For these reasons, researchers are increasingly turning to label-free shotgun proteomics approaches (Zhu et al. 2010). Even if they are less accurate, due to the systematic and nonsystematic variations between the experiments, they represent an attractive alternative for their high-throughput setting that also allows the comparison of an unlimited number of experiments with less time consumed. However, efforts should be made to improve experimentally reproducibility and so consequently the reliability of differentially expressed proteins.

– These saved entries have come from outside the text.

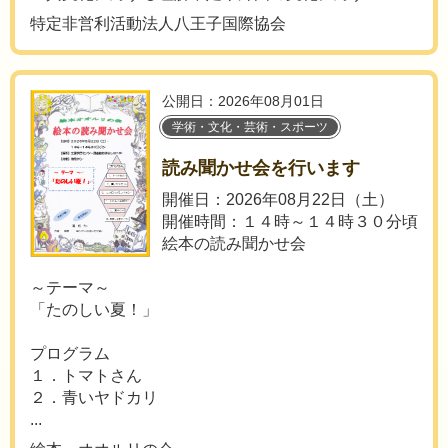
特定非営利活動法人八王子国際協会
公開日：2026年08月01日
学術・文化・芸術・スポーツ
読み聞かせ会を行います
開催日：2026年08月22日（土）
開催時間：１４時～１４時３０分頃
絵本の読み聞かせ会
～テーマ～
「たのしい夏！」
プログラム
１．トマトさん
２．青いヤドカリ
...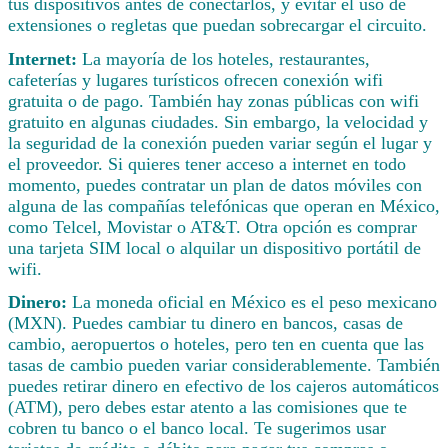
tus dispositivos antes de conectarlos, y evitar el uso de
extensiones o regletas que puedan sobrecargar el circuito.
Internet:
La mayoría de los hoteles, restaurantes,
cafeterías y lugares turísticos ofrecen conexión wifi
gratuita o de pago. También hay zonas públicas con wifi
gratuito en algunas ciudades. Sin embargo, la velocidad y
la seguridad de la conexión pueden variar según el lugar y
el proveedor. Si quieres tener acceso a internet en todo
momento, puedes contratar un plan de datos móviles con
alguna de las compañías telefónicas que operan en México,
como Telcel, Movistar o AT&T. Otra opción es comprar
una tarjeta SIM local o alquilar un dispositivo portátil de
wifi.
Dinero:
La moneda oficial en México es el peso mexicano
(MXN). Puedes cambiar tu dinero en bancos, casas de
cambio, aeropuertos o hoteles, pero ten en cuenta que las
tasas de cambio pueden variar considerablemente. También
puedes retirar dinero en efectivo de los cajeros automáticos
(ATM), pero debes estar atento a las comisiones que te
cobren tu banco o el banco local. Te sugerimos usar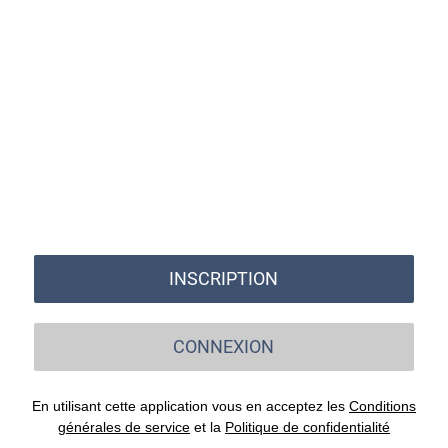
INSCRIPTION
CONNEXION
En utilisant cette application vous en acceptez les
Conditions
générales de service
et la
Politique de confidentialité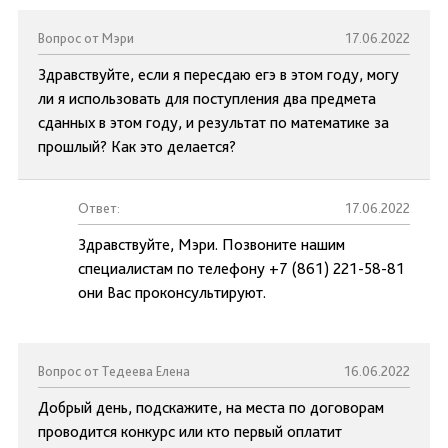
Вопрос от Мэри
17.06.2022
Здравствуйте, если я пересдаю егэ в этом году, могу
ли я использовать для поступления два предмета
сданных в этом году, и результат по математике за
прошлый? Как это делается?
Ответ:
17.06.2022
Здравствуйте, Мэри. Позвоните нашим
специалистам по телефону +7 (861) 221-58-81
они Вас проконсультируют.
Вопрос от Тедеева Елена
16.06.2022
Добрый день, подскажите, на места по договорам
проводится конкурс или кто первый оплатит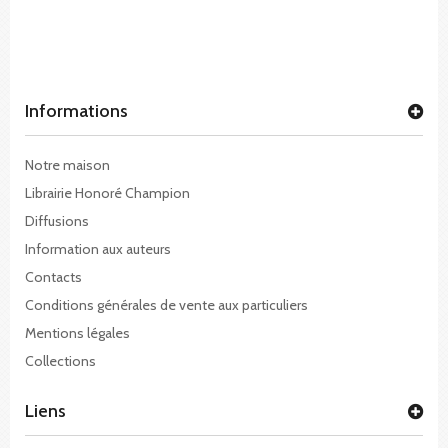
Informations
Notre maison
Librairie Honoré Champion
Diffusions
Information aux auteurs
Contacts
Conditions générales de vente aux particuliers
Mentions légales
Collections
Liens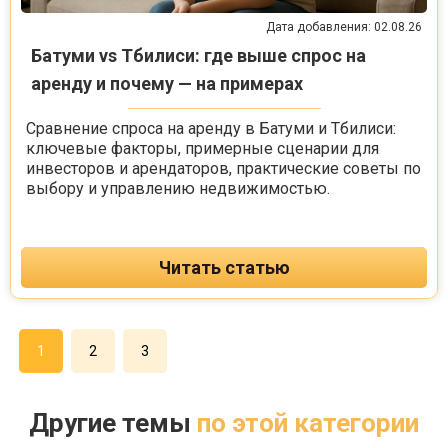
Дата добавления: 02.08.26
Батуми vs Тбилиси: где выше спрос на
аренду и почему — на примерах
Сравнение спроса на аренду в Батуми и Тбилиси:
ключевые факторы, примерные сценарии для
инвесторов и арендаторов, практические советы по
выбору и управлению недвижимостью.
Читать статью
1
2
3
Другие темы
по этой категории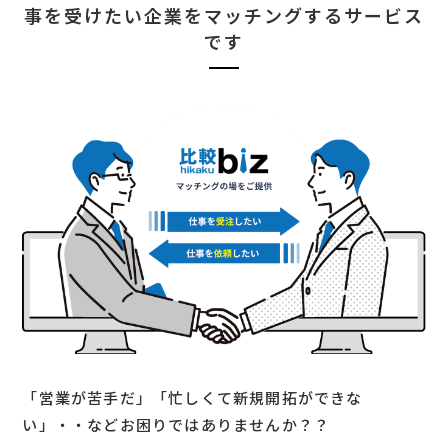
事を受けたい企業をマッチングするサービス
です
「営業が苦手だ」「忙しくて新規開拓ができな
い」・・などお困りではありませんか？？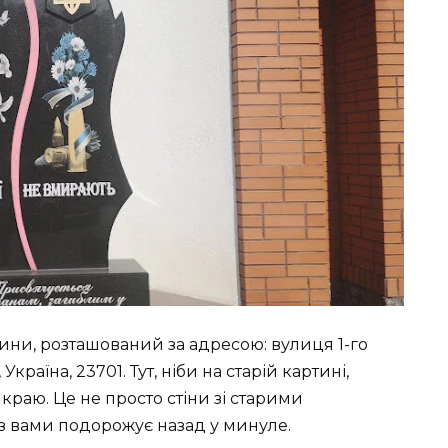
ни, розташований за адресою: вулиця 1-го
країна, 23701. Тут, ніби на старій картині,
 краю. Це не просто стіни зі старими
 з вами подорожує назад у минуле.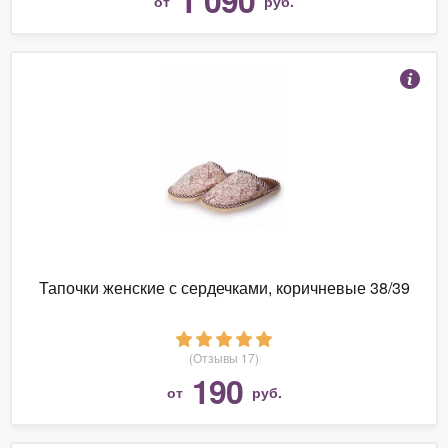
от
руб.
Тапочки женские с сердечками, коричневые 38/39
(Отзывы 17)
190
от
руб.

A variety of label-free methodologies for semiquantitative evaluation of proteins have been described in literature by reporting a direct relationship between the protein abundance and the sampling parameters associated with identified proteins and peptides (Florens et al. 2002; Gao et al. 2003; Wang et al. 2003; Bridges et al. 2007). One of the most diffused approaches uses the spectral count (SpC) value (Liu et al. 2004) and is based on the empirical observation that more is the quantity of a protein in a sample and more tandem MS spectra may be collected for its peptides. In this context, the normalized spectral abundance factor (NSAF), or its natural log transformation, has been used for the quantitative evaluation with t-test analysis (Zybailov et al. 2006). Other authors have used the protein abundance index (PAI or emPAI) that is calculated by dividing, for each protein, the number of observed peptides by the number of all possible detectable tryptic peptides (Ishihama et al. 2005), while Zhang and colleagues processed SpC values by means of the statistical G-test as previously described (Zhang et al. 2006).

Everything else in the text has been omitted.